CouchDB also solves a lot of problems that I don't have. I am not trying to scale infinitely, a massive app that has billions of hits. I'm not finding PostgreSQL/MySQL to be a bottleneck, I am not in need of a lighter web-server+database full-stack. PostgreSQL, MySQL, Lighttpd, nginx, and even Apache serve me well, and I have never run into a situation that code-optimization + tools like memcached, Varnish, or nginx as a proxy/accelerator couldn't solve. CouchDB can render a lot of these tools unnecessary, as it is built with these things in mind, or obviates the need, from the start. It replicates very easily, and scales massively.

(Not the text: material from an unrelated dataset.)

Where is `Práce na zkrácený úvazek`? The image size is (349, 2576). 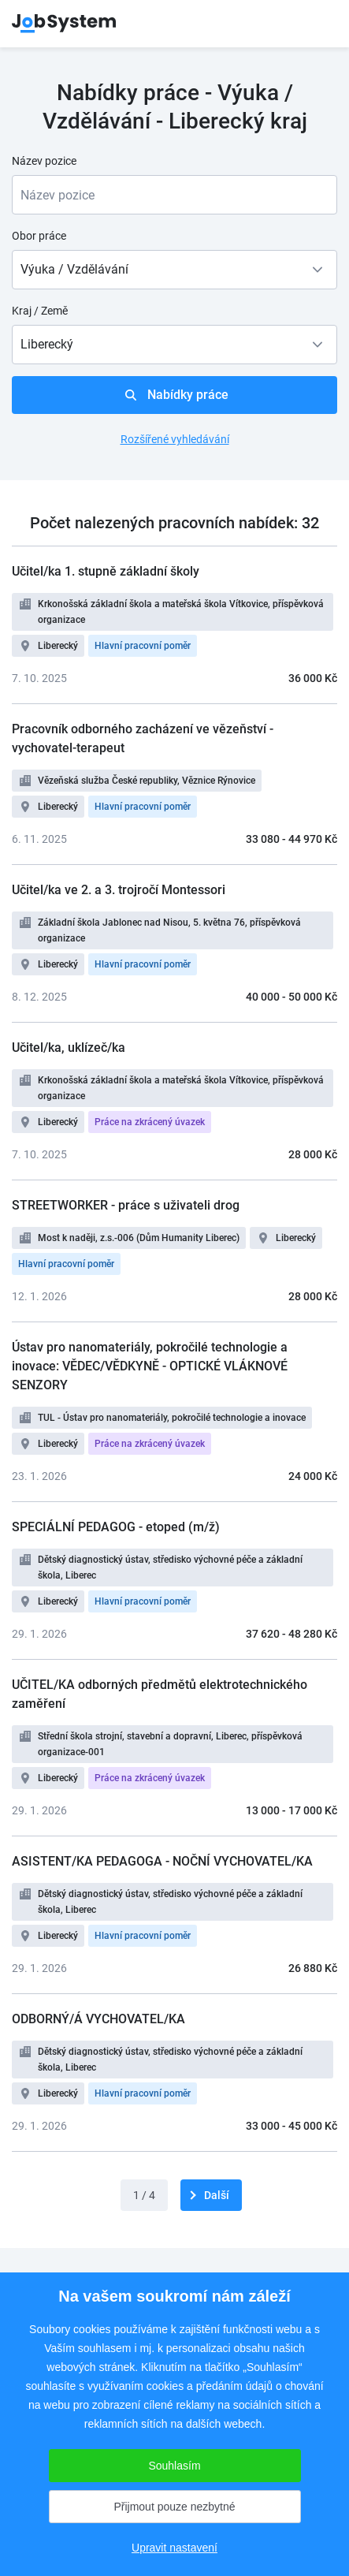
Práce na zkrácený úvazek is located at coordinates (150, 1122).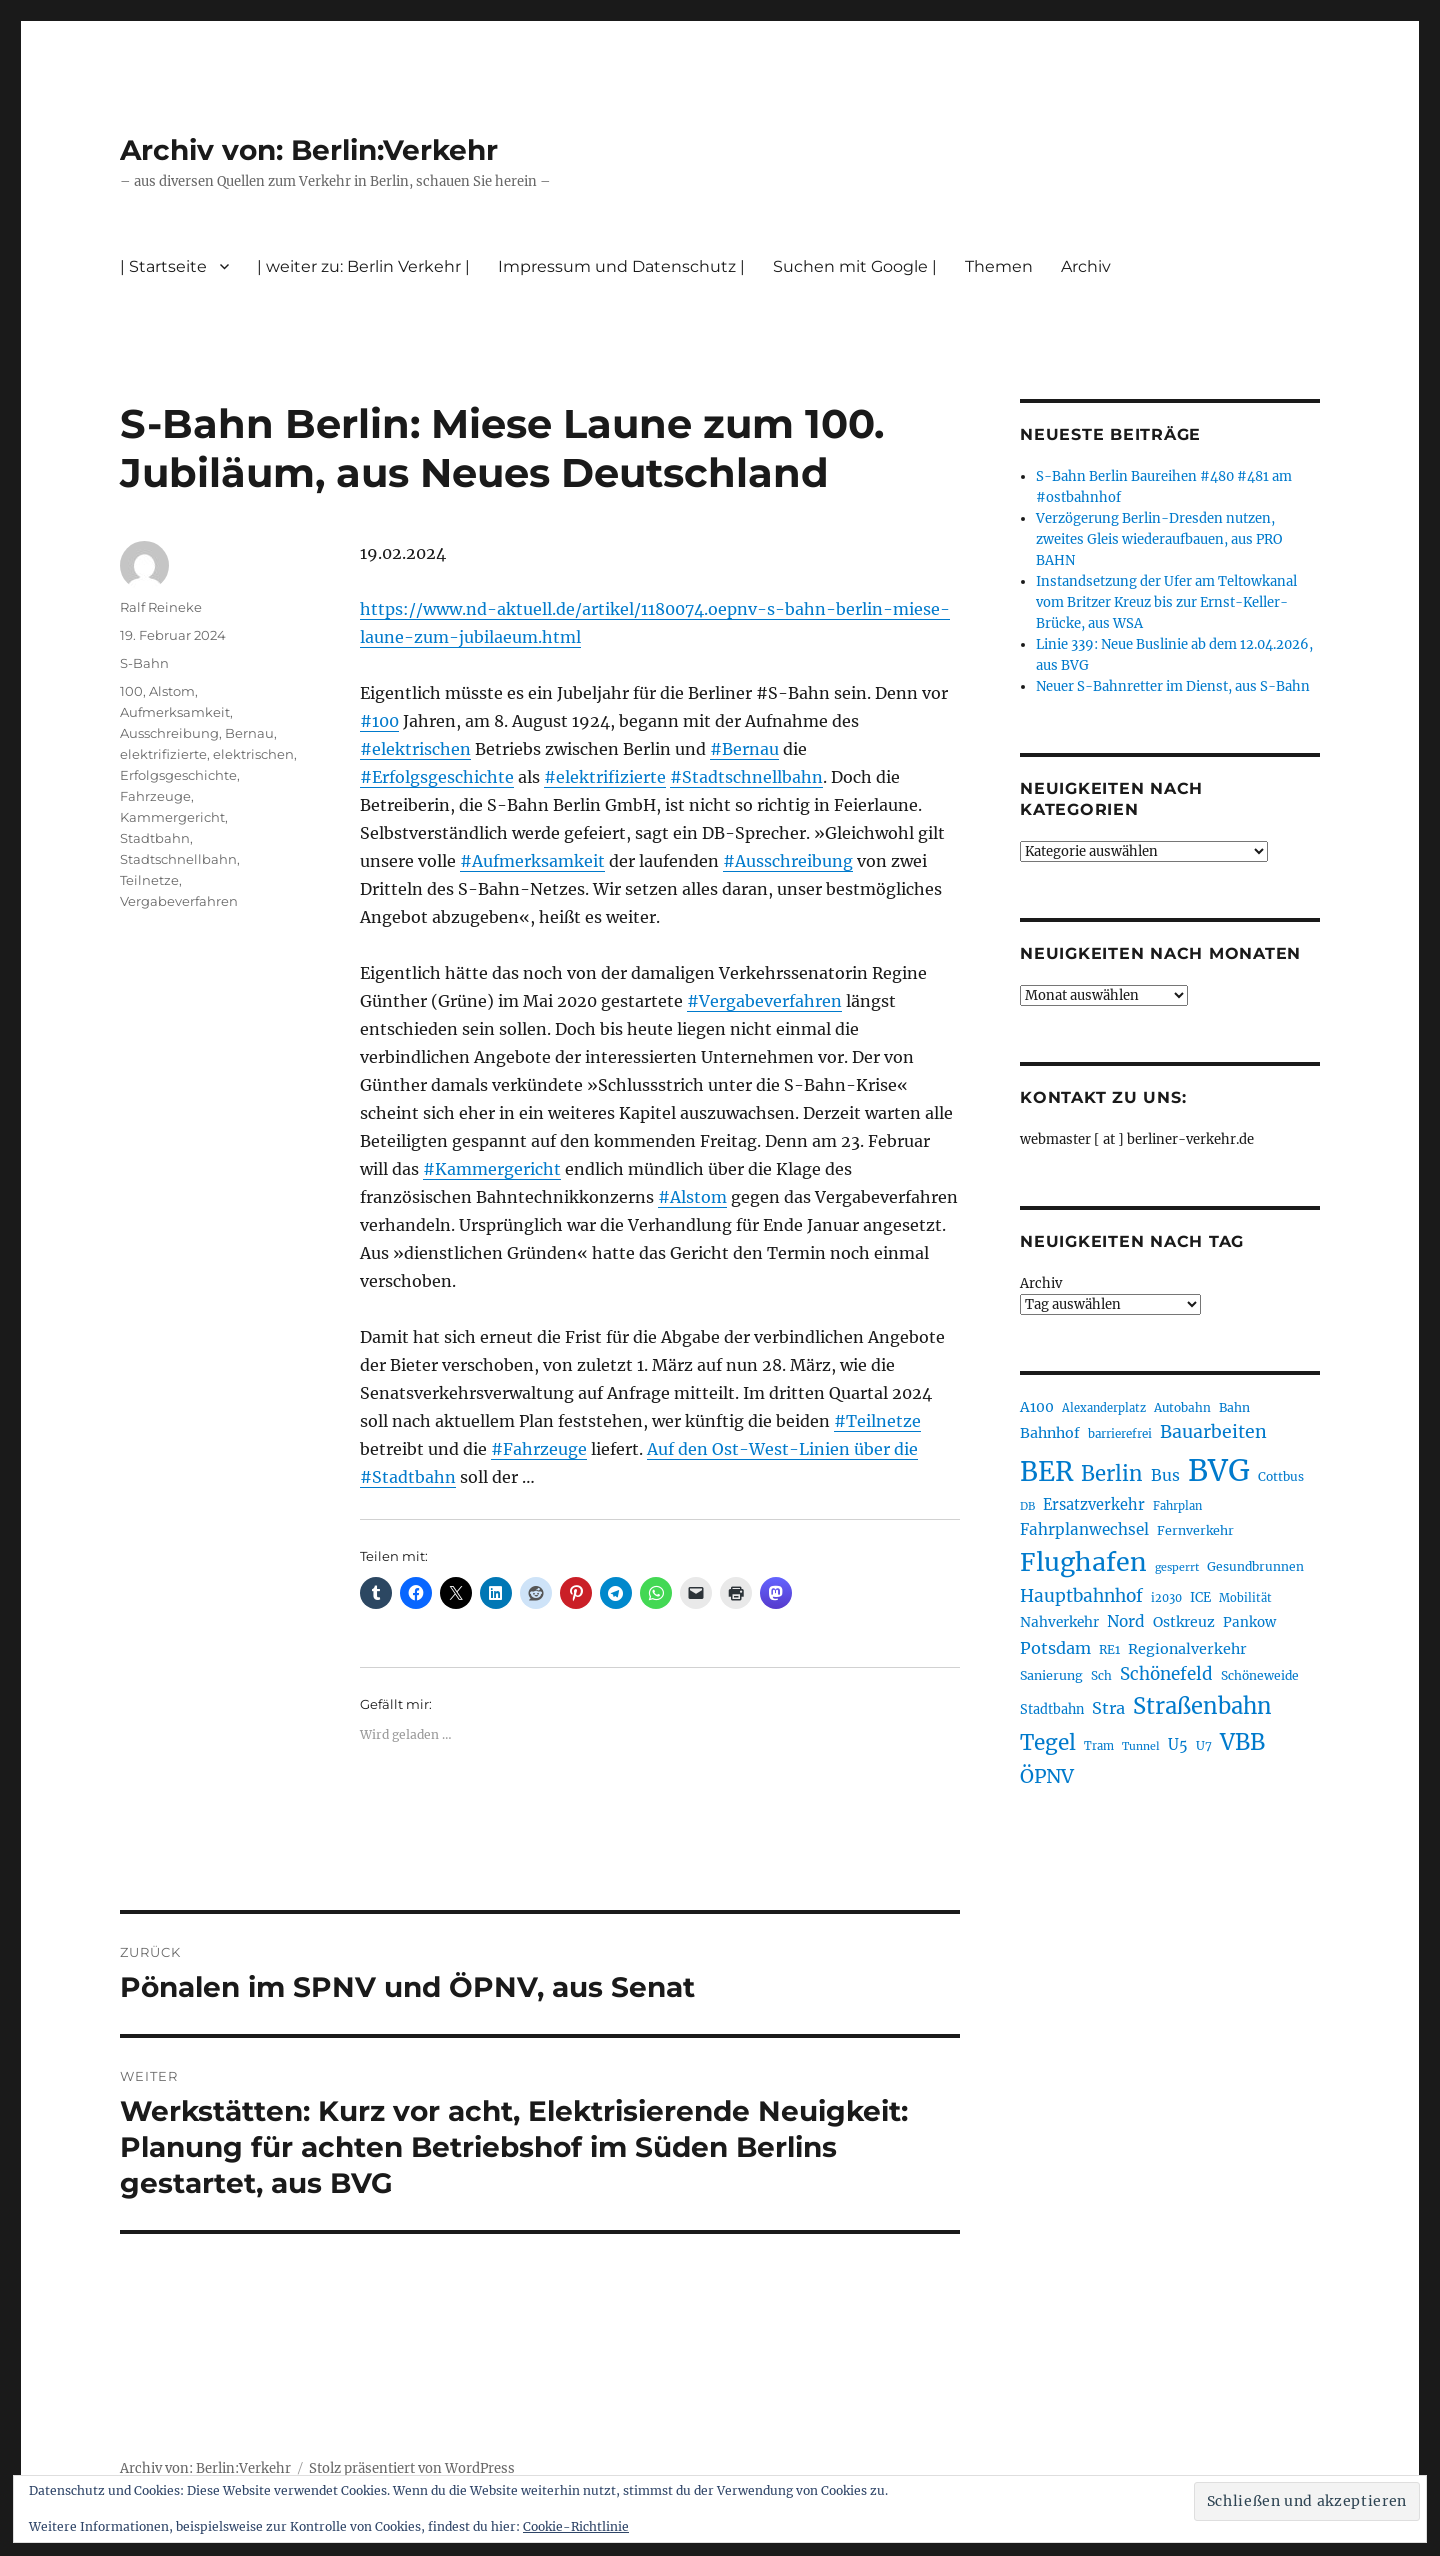 This screenshot has height=2556, width=1440. I want to click on Mobilität [Mobilität (190 Einträge)], so click(1245, 1598).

But wait, why learn a bunch of new things?
You may wonder, if I can solve all my problems with PHP/Python + a decent database + an ok webserver, and if needed, some caching: why oh why would I attempt to learn a whole new stack of unfamiliar technologies that I don't really need? I'll try to explain.
Enough about your feelings, what can I make?
You have these options (and I'm sure others that I haven't thought of) for how to set things up:
- node.js + couchdb on a webserver (web page)
- couchapp on remote server (web page)
- couchapp on desktop/mobile
- HTML5 client-side storage
- weirdo hybrid running awesomely client-side and server-side
I will explain each, in detail.
This is easiest (with your vast and awe-inspiring experience making webapps in RoR, PHP, etc,) if you want a web-only (possibly responsive-designed for mobile...) app. You get all the benefits mentioned above, including speed, asynch operations, fast data, data-replication + scaling, light web-service (node does it on it's own!)
Now, this is just cool. We start to get into some real magic voodoo type stuff, right here. You can host the whole app, in the database. It's versioned, and you can replicate the app files as well as the database. This is crazy! Slightly trickier to setup than #1, but Reapuhlster & couchbase can help make it a snap. Go make a crazy self-replicating AWS cluster couchapp version of facebook or twitter, and you will be rich! couchapps need creative solutions to secret data, that you don't want clients getting into using authentication and segmenting data on different databases (some replicated, some not.)
There are easy to use mobile and desktop versions of CouchDB. You can do the same as #2, but local. replicate to a master "app server", and you can roll-out updates, just by deploying your app. Neato! It should be noted that the mobile CouchDB stuff is super-new, and still has a few kinks to work out.
This is a great option of 1-page apps (or web-worker enabled apps.) You just use local storage. Works great for anything that doesn't need to call home or interact with other people on the internet (todo list, note-saver, etc.)
In later articles, I will give examples of each of these moments of development-cycle-encapsulated joy.